Britain arming Syrian rebels would face MP vote
No decision on sending arms to Syrian rebels had yet been taken, Hague assured on Sunday in an interview to the BBC.
“There would be a vote one way or the other,” the British foreign secretary added, admitting that not everyone supports such a move in the country. Some people have “understandable concerns,” he said.
However, Hague himself apparently advocated the rebels’ “right to defend themselves,” saying the world “denies” them such a “right.”
Despite Britain had lobbied vigorously to lift the EU embargo on arms shipments to Syria side by side with France, the UK government now appears to be split on the issue. Some ministers fear that sending arms to rebels would not only worsen the bloodshed in Syria, but also drag Britain into the conflict.
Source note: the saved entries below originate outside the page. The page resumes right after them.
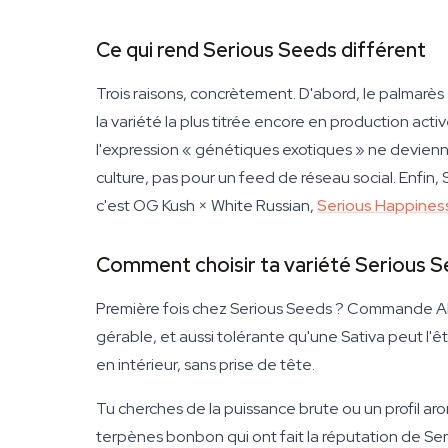
Ce qui rend Serious Seeds différent
Trois raisons, concrètement. D'abord, le palmarès
la variété la plus titrée encore en production acti
l'expression « génétiques exotiques » ne devien
culture, pas pour un feed de réseau social. Enfin
c'est OG Kush × White Russian,
Serious Happines
Comment choisir ta variété Serious 
Première fois chez Serious Seeds ? Commande AK-
gérable, et aussi tolérante qu'une Sativa peut l'ê
en intérieur, sans prise de tête.
Tu cherches de la puissance brute ou un profil 
terpènes bonbon qui ont fait la réputation de Se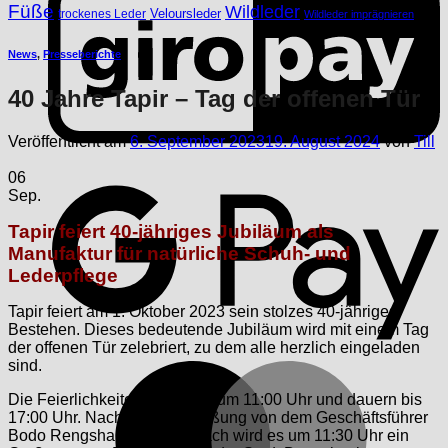
Füße
Wildleder
Veloursleder
trockenes Leder
Wildleder imprägnieren
News
,
Presseberichte
40 Jahre Tapir – Tag der offenen Tür
Veröffentlicht am
6. September 2023
19. August 2024
von
Till
G
06
Sep.
Tapir feiert 40-jähriges Jubiläum als
Manufaktur für
natürliche Schuh- und
Lederpflege
Tapir feiert am 1. Oktober 2023 sein stolzes 40-jähriges
Bestehen. Dieses bedeutende Jubiläum wird mit einem Tag
der offenen Tür zelebriert, zu dem alle herzlich eingeladen
sind.
M
Die Feierlichkeiten beginnen um 11:00 Uhr und dauern bis
17:00 Uhr. Nach einer Begrüßung von dem Geschäftsführer
Bodo Rengshausen-Fischbach wird es um 11:30 Uhr ein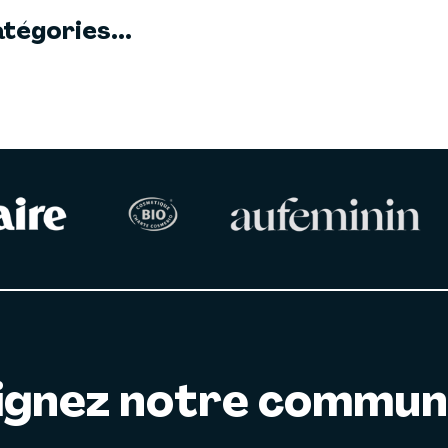
tégories...
ignez notre commu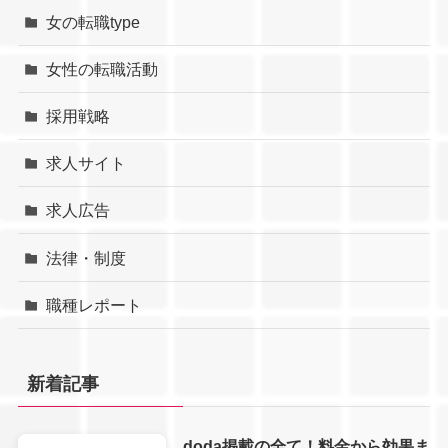
女の転職type
女性の転職活動
採用戦略
求人サイト
求人広告
法律・制度
職種レポート
新着記事
doda掲載の全て！料金から効果ま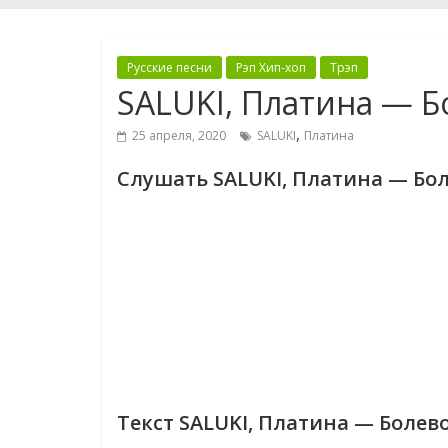
Русские песни
Рэп Хип-хоп
Трэп
SALUKI, Платина — 
,
25 апреля, 2020
SALUKI
Платина
Слушать SALUKI, Платина — Бо
Текст SALUKI, Платина — Болев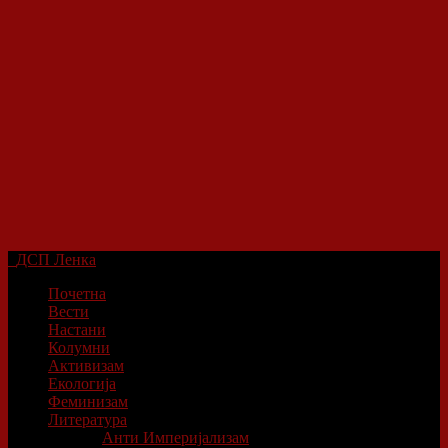
ДСП Ленка
Почетна
Вести
Настани
Колумни
Активизам
Екологија
Феминизам
Литература
Анти Империјализам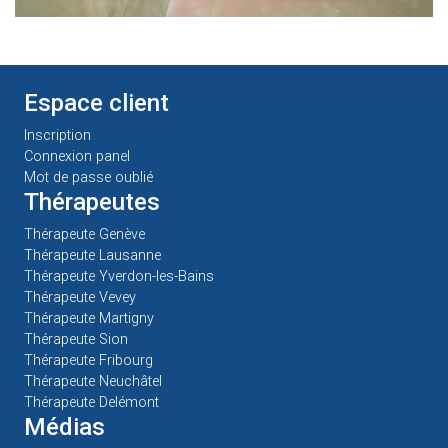
Espace client
Inscription
Connexion panel
Mot de passe oublié
Thérapeutes
Thérapeute Genève
Thérapeute Lausanne
Thérapeute Yverdon-les-Bains
Thérapeute Vevey
Thérapeute Martigny
Thérapeute Sion
Thérapeute Fribourg
Thérapeute Neuchâtel
Thérapeute Delémont
Médias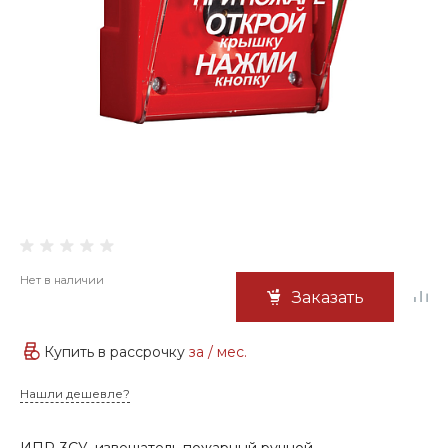
Нет в наличии
Заказать
Купить в рассрочку
за
/ мес.
Нашли дешевле?
ИПР-3СУ, извещатель пожарный ручной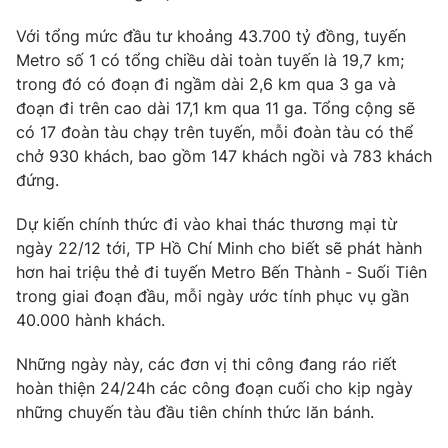
Phim VTV
Giải trí
Với tổng mức đầu tư khoảng 43.700 tỷ đồng, tuyến
Hậu trường
Metro số 1 có tổng chiều dài toàn tuyến là 19,7 km;
Điện ảnh
Đời sống
trong đó có đoạn đi ngầm dài 2,6 km qua 3 ga và
Nhân vật
Âm nhạc
đoạn đi trên cao dài 17,1 km qua 11 ga. Tổng cộng sẽ
Du lịch
Khán giả
có 17 đoàn tàu chạy trên tuyến, mỗi đoàn tàu có thể
Giáo dục
Sao
chở 930 khách, bao gồm 147 khách ngồi và 783 khách
Làm đẹp
Giải sao mai
Tuyển sinh
đứng.
Công nghệ
Chất lượng cuộc sống
Học trực tuyến
Dự kiến chính thức đi vào khai thác thương mại từ
Hitech Công nghệ tương lai
ngày 22/12 tới, TP Hồ Chí Minh cho biết sẽ phát hành
Giao lưu trực tuyến
hơn hai triệu thẻ đi tuyến Metro Bến Thành - Suối Tiên
Sản phẩm
trong giai đoạn đầu, mỗi ngày ước tính phục vụ gần
Lịch phát sóng
Thị trường
40.000 hành khách.
Tư vấn
Những ngày này, các đơn vị thi công đang ráo riết
Chuyên mục khác
hoàn thiện 24/24h các công đoạn cuối cho kịp ngày
những chuyến tàu đầu tiên chính thức lăn bánh.
Emagazine
Podcast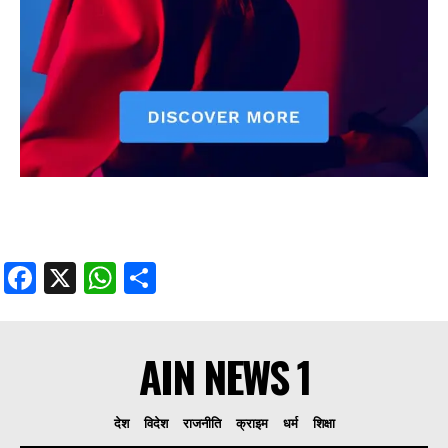
Facebook
X
WhatsApp
Share
AIN NEWS 1
देश
विदेश
राजनीति
क्राइम
धर्म
शिक्षा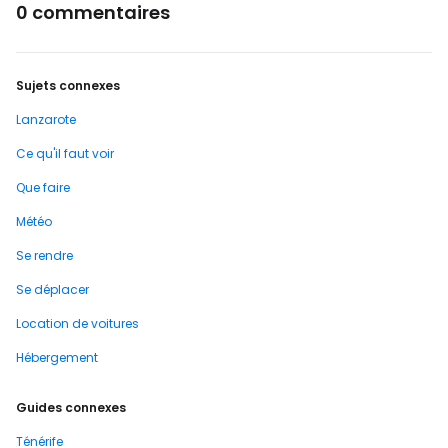
0 commentaires
Sujets connexes
Lanzarote
Ce qu'il faut voir
Que faire
Météo
Se rendre
Se déplacer
Location de voitures
Hébergement
Guides connexes
Ténérife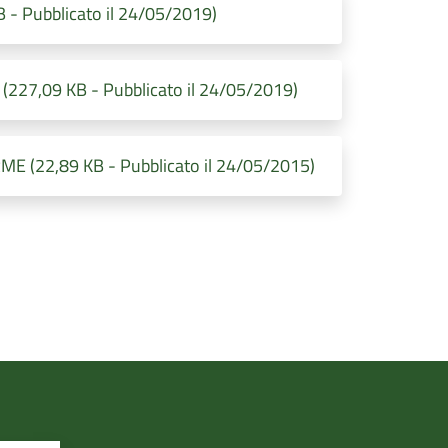
- Pubblicato il 24/05/2019)
27,09 KB - Pubblicato il 24/05/2019)
 (22,89 KB - Pubblicato il 24/05/2015)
Hague also remained skeptical of the two conflicting sides coming together at a Geneva peace conference, and blamed the recent gains of Syrian President Bashar Assad’s forces for making negotiations even less possible.
“The regime has gained ground. That makes the Geneva conference harder to bring about and to make a success. It makes it less likely that the regime will make enough concessions in such negotiations, and it makes it harder to get the opposition to come to the negotiations,” Hague argued.
The UK Foreign Secretary was apparently referring to the retaking of the strategic western Syrian town of Qusair on the border with Lebanon, which is believed to have cut an important supply route for the rebels.
Russia has blasted the EU’s move to lift the Syrian arms embargo as “an unlawful” decision and “an example of double standards.”
“This is an unlawful decision, in principle, to discuss seriously on official level the issue of supplying or not supplying arms to non-state actors is contrary to all norms of international law,” the Russian Foreign Minister Sergey Lavrov said, citing the Global Arms Trade Treaty, which allows supplying arms to governments only.
Meanwhile, a report by the UK-based Syrian Observatory for Human Rights said the rebels shot down a 15-year-old child in front of his parents for what they considered a “blasphemy.”
“An unidentified rebel group shot dead a 15-year-old child who worked as a coffee seller in Aleppo, after they accused him of blasphemy,” the Observatory director Rami Abdel Rahman said as quoted by Al Jazeera.
“They shot the boy twice, once in the mouth, another in his neck, in front of his mother, his father and his siblings,” Abdel Rahman said, detailing the atrocity.
The rights activist blamed foreign jihadists of the “criminal” deed, citing reports that the offenders spoke “classical Arabic.” He condemned the shooting, saying it is the kind of criminality that “makes people in Syria fear the fall of the regime.”